Local environmentalist to head Sierra Club
Local environmentalist Mike Brune has been tapped to lead the Sierra Club. His first day on the job is March 15.
Brune, 38, became known for his focus on corporate responsibility as head of the Rainforest Action Network, which he led for the past seven years. He has also championed the causes of green energy and energy independence, writing a book on energy independence. Brune takes the reins of the influential 118-year-old club from Carl Pope, who has led it since 1992 (he’s been involved with the now-1.4-million-member club since Brune was 1 and will remain as its executive chairman).

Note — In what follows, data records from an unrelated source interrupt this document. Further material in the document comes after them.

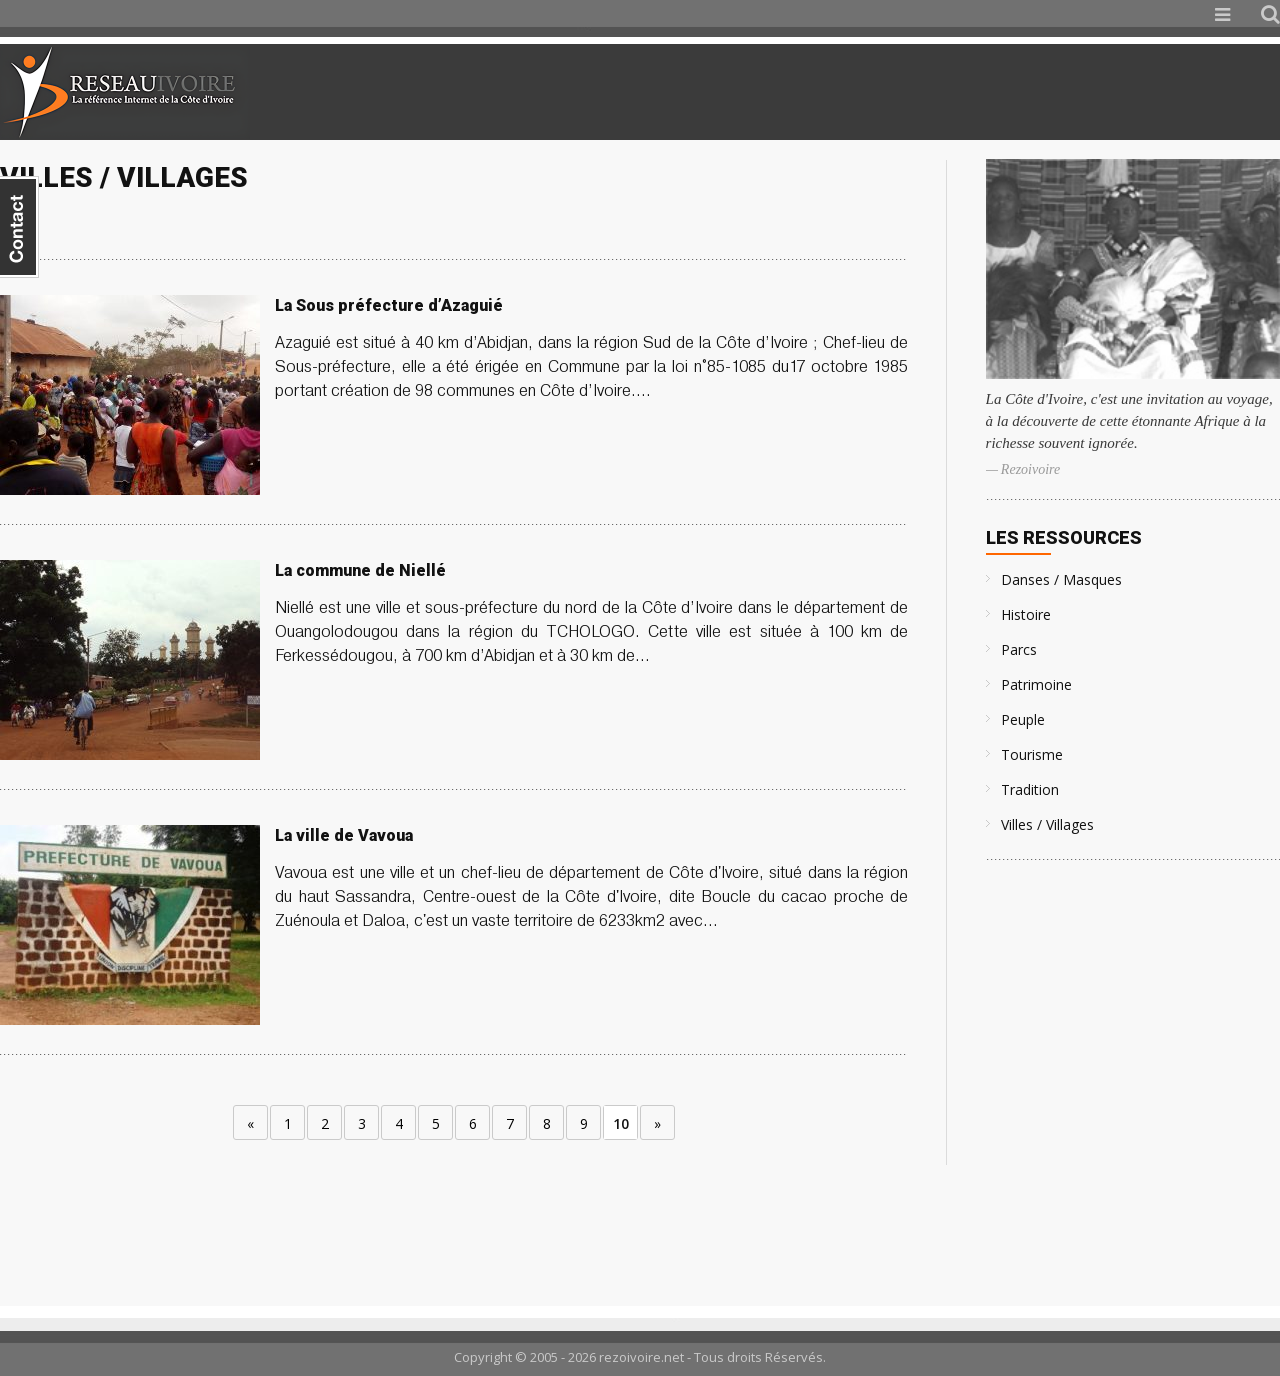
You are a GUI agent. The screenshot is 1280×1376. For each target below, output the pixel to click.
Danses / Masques (1061, 579)
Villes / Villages (1047, 824)
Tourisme (1032, 754)
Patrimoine (1036, 684)
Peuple (1023, 719)
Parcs (1019, 649)
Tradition (1030, 789)
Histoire (1026, 614)
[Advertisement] (1044, 92)
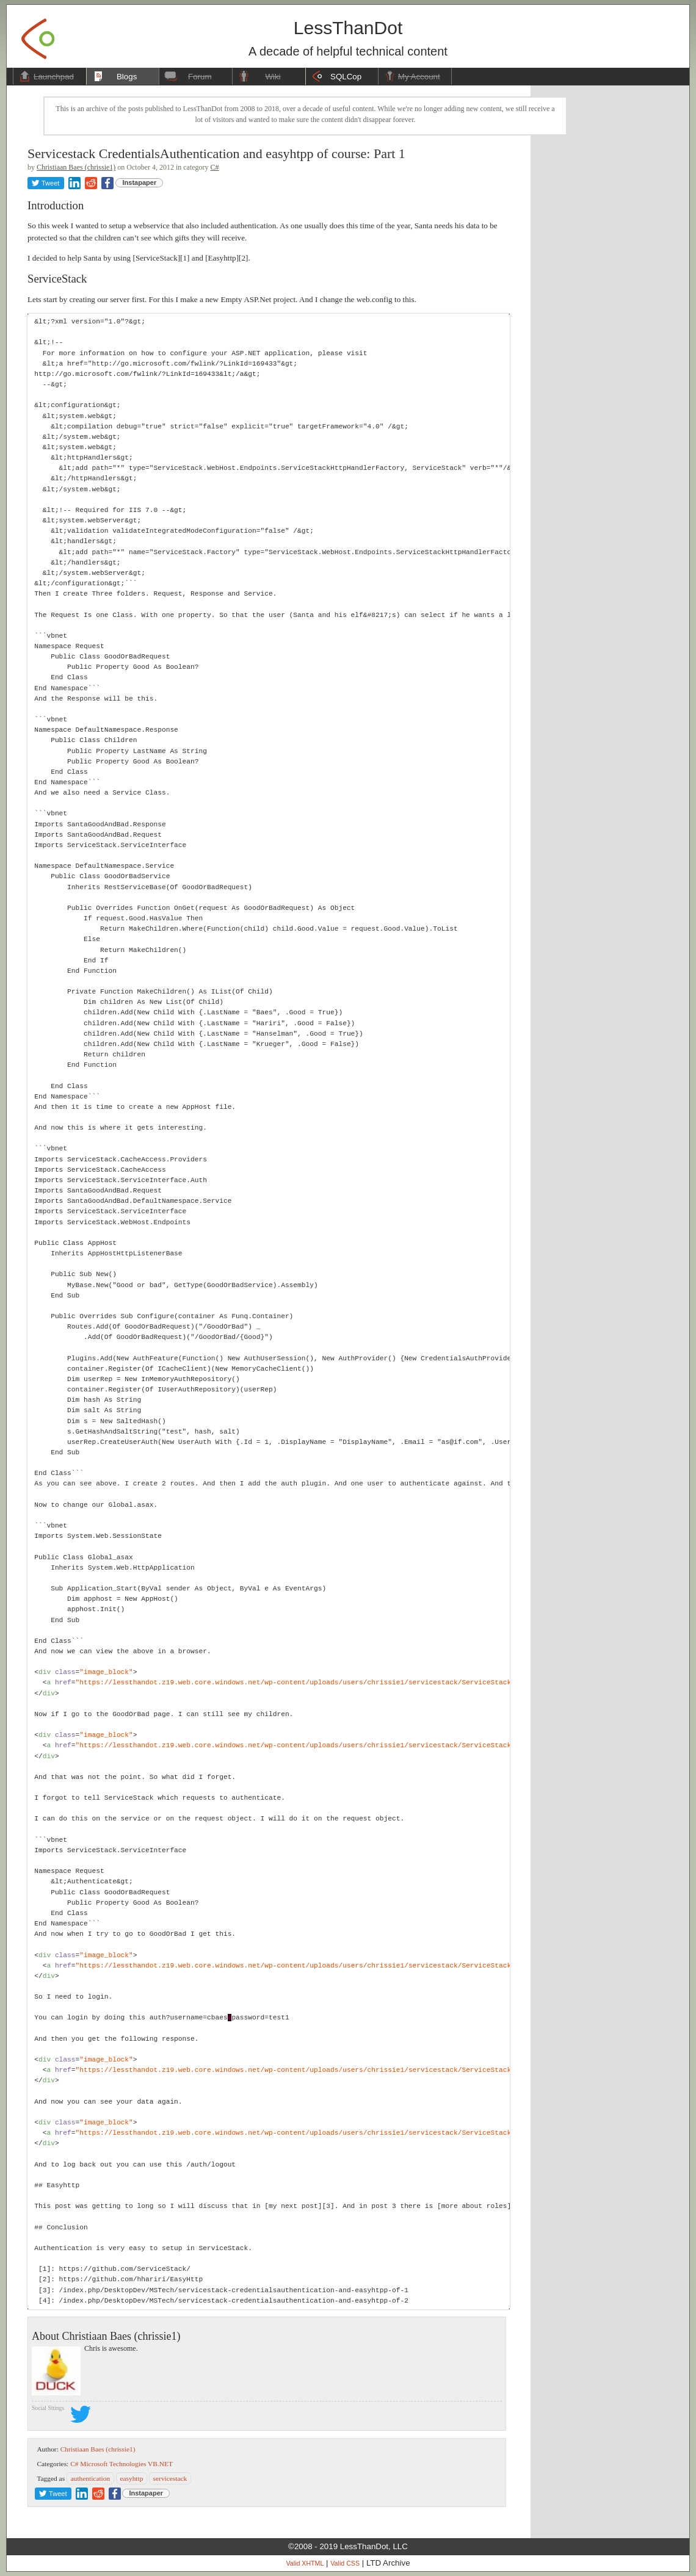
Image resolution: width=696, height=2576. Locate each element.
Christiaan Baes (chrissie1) (76, 167)
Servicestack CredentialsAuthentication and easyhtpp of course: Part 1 (216, 153)
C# (215, 167)
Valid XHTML (305, 2563)
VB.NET (160, 2463)
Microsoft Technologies (113, 2463)
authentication (91, 2478)
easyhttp (131, 2478)
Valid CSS (345, 2563)
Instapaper (140, 182)
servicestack (170, 2478)
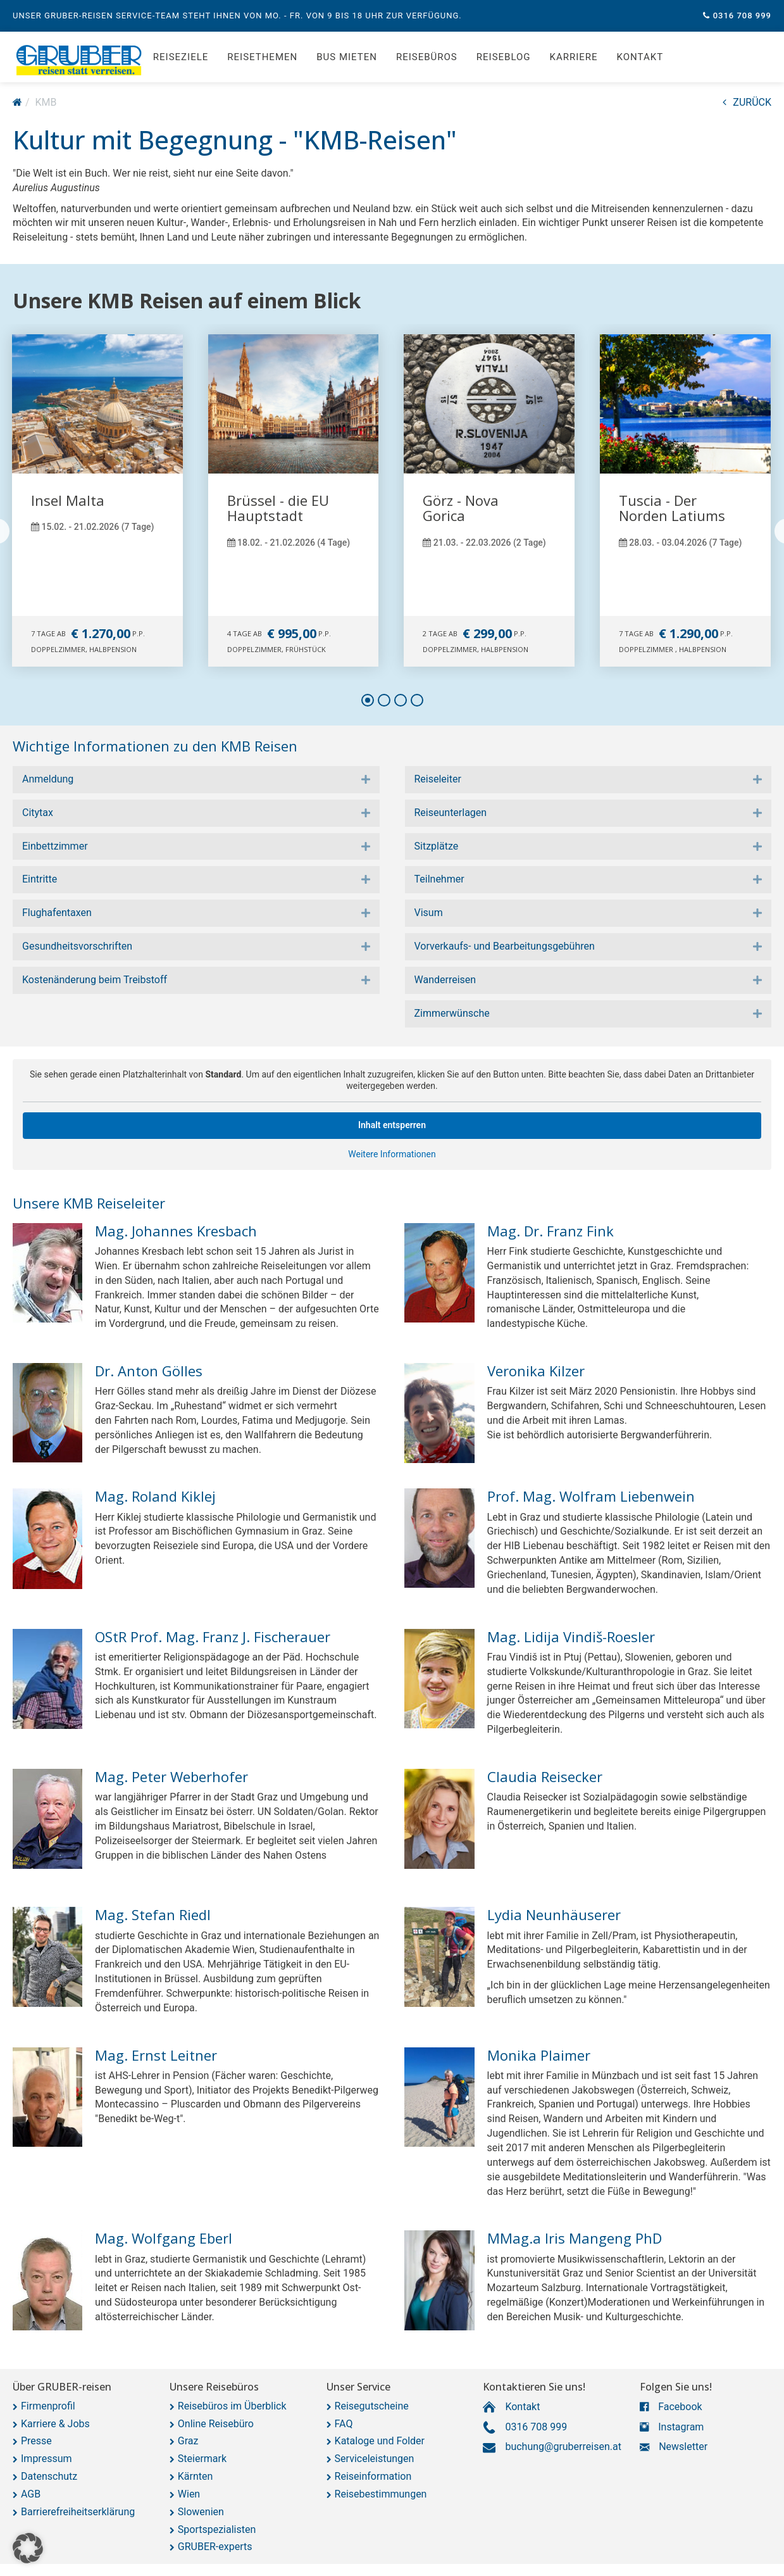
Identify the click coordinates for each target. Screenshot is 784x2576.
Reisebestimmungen (381, 2494)
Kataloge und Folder (380, 2441)
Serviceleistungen (374, 2459)
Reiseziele (180, 57)
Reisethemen (262, 57)
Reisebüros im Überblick (232, 2406)
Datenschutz (49, 2476)
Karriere (574, 57)
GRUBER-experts (215, 2547)
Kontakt (640, 57)
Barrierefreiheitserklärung (78, 2512)
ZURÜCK (747, 102)
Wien (189, 2494)
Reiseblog (503, 57)
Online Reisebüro (216, 2424)
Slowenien (201, 2512)
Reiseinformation (373, 2476)
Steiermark (202, 2459)
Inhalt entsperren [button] (392, 1125)
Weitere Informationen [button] (391, 1153)
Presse (36, 2441)
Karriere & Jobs (55, 2424)
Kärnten (195, 2476)
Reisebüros (426, 57)
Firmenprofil (48, 2406)
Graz (188, 2441)
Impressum (46, 2459)
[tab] (196, 779)
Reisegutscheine (372, 2406)
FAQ (344, 2424)
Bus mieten (346, 57)
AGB (30, 2494)
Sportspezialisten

“The grassroots volunteers and staff of the Sierra Club have won some of the country’s most significant environmental battles. I believe the Sierra Club’s best work lies ahead, and I’m excited to be a part of it,” Brune was quoted as saying in a Sierra Club press release announcing his selection for the job. He said he’s particularly interested in promoting programs that link the Club’s traditional protection of wild places, including National Parks, to urgently needed climate change solutions.
The club’s board president, Allison Chin, said the board was impressed with Brune’s ability to work with volunteers and “his proven talent for bending the will of powerful adversaries without breaking the bonds of civility that keep them at the table.”
In a December 2008 interview with The Island, Brune said that pollution on the beaches of his native New Jersey sparked his environmental awareness. After graduating college with degrees in economics and finance, he took a job with Greenpeace. After that, he helped form a Washington, D.C.-based group called Oil Change International that focused on energy independence. Brune is also the author of a book, “Coming Clean: Breaking America’s Addiction to Oil and Coal.”
Most recently, he led the San Francisco-based Rainforest Action Network, which the Wall Street Journal dubbed “the most savvy environmental agitators in the business” for the group’s successful efforts to push corporations to adopt greener practices. At the ripe old age of 26, he convinced Home Depot to stop selling wood from endangered forests. He has also secured commitments for more environmentally friendly practices from Citi, Goldman Sachs, Bank of America, Kinko’s, Boise, and Lowe’s.
Brune lives in Alameda with his wife and two children. He came here seven years ago, he told The Island, on a wrong turn into the Webster Tube, and he said he grew to love Alameda’s small-town feel, tree-lined streets, bike lanes and Tucker’s ice cream parlor.